A questo scenario per nulla positivo si aggiungono le stime sull’impatto del conflitto in corso in Ucraina. In Emilia Romagna, infatti, sono presenti diverse filiere. Quella della ceramica, ad esempio, importa argilla e caolino, materie prime di fondamentale importanza per la produzione di piastrelle di ceramica. “Confindustria Ceramica – si legge in un documento – stima che al momento le aziende produttrici italiane abbiano scorte di materie prime per meno di un mese di produzione, mentre le aziende importatrici sembra che abbiano scorte stoccate direttamente non superiori a 1-2 mesi”. Gran parte di queste materie arriva dall’Ucraina all’Italia attraverso il porto di Ravenna, che riveste quindi un’importanza strategica per tutto il distretto ceramico di Sassuolo.
Ma quest’ultimo non è l’unico settore a soffrire. Anche la filiera agroalimentare sconta diverse criticità, in considerazione del fatto che da Russia e Ucraina provengono quote significative del mercato dei cereali (grano, mais). Inoltre, forti criticità si registrano nel settore dei fertilizzanti, dove secondo Cai – Consorzi Agrari d’Italia al nostro Paese manca circa il 40% del fabbisogno dei concimi per le campagne primaverili. In Emilia Romagna è un problema che si tocca con mano con la chiusura temporanea dello stabilimento Yara di Ferrara, il più importante centro di produzione di fertilizzanti in Italia, cui non si può sopperire nemmeno aumentando le importazioni dall’estero perché i paesi specializzati nella produzione hanno attivato blocchi a tutela dei rispettivi mercati domestici.
Il tessuto produttivo della regione è dunque sinceramente preoccupato dall’evolversi degli eventi.
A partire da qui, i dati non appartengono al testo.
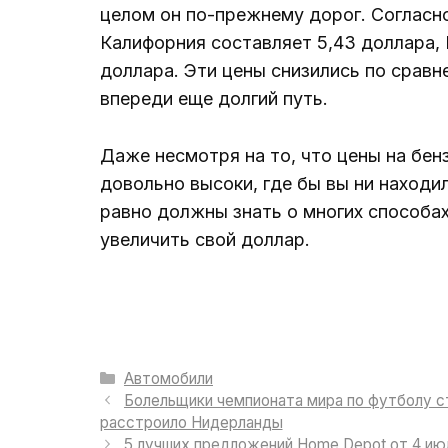
целом он по-прежнему дорог. Согласно
Калифорния составляет 5,43 доллара, 
доллара. Эти цены снизились по срав
впереди еще долгий путь.
Даже несмотря на то, что цены на бенз
довольно высоки, где бы вы ни находи
равно должны знать о многих способа
увеличить свой доллар.
Рубрики
Автомобили
Болельщики чемпионата мира по футболу ст
расстроило Нидерланды
5 лучших предложений Home Depot от 4 ию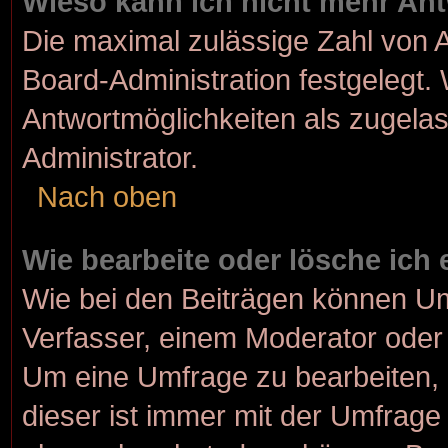
Wieso kann ich nicht mehr Ant
Die maximal zulässige Zahl von A
Board-Administration festgelegt.
Antwortmöglichkeiten als zugelas
Administrator.
Nach oben
Wie bearbeite oder lösche ich
Wie bei den Beiträgen können U
Verfasser, einem Moderator oder 
Um eine Umfrage zu bearbeiten, 
dieser ist immer mit der Umfrag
Un tessuto che si distingue per ricchezza, diversità di specializzazioni (alimentare, packaging, automotive, tessile/abbigliamento, biomedicale, automotive) e propensione all’export. Basti pensare che nel 2021 il Pil dell’Emilia Romagna ha registrato una crescita del 6,9% rispetto al 2020, superiore alla media italiana che è stata pari al 6,3%. Per quanto riguarda l’export, invece, ha conseguito un incremento del +16,9% sul 2020 e, con una quota del 14%, si è confermata seconda regione per contributo all’export nazionale, dietro alla Lombardia (26,3%) e prima del Veneto (13,6%).
“La nostra regione dà un grande contributo alla crescita del Paese e vuole continuare a darlo – sottolinea Minghelli –. Come Emilia-Romagna abbiamo l’export pro-capite più alto tra le regioni italiane, quasi doppio rispetto alla media nazionale, e assieme a Lombardia e Veneto rappresentiamo il 40% del Pil del Paese”.
Microfoni aperti, dunque, l’11 aprile a Bologna per l’appuntamento della roadmap territoriale durante la quale gli imprenditori si confronteranno sulle strategie possibili per affrontare la difficilissima fase economica.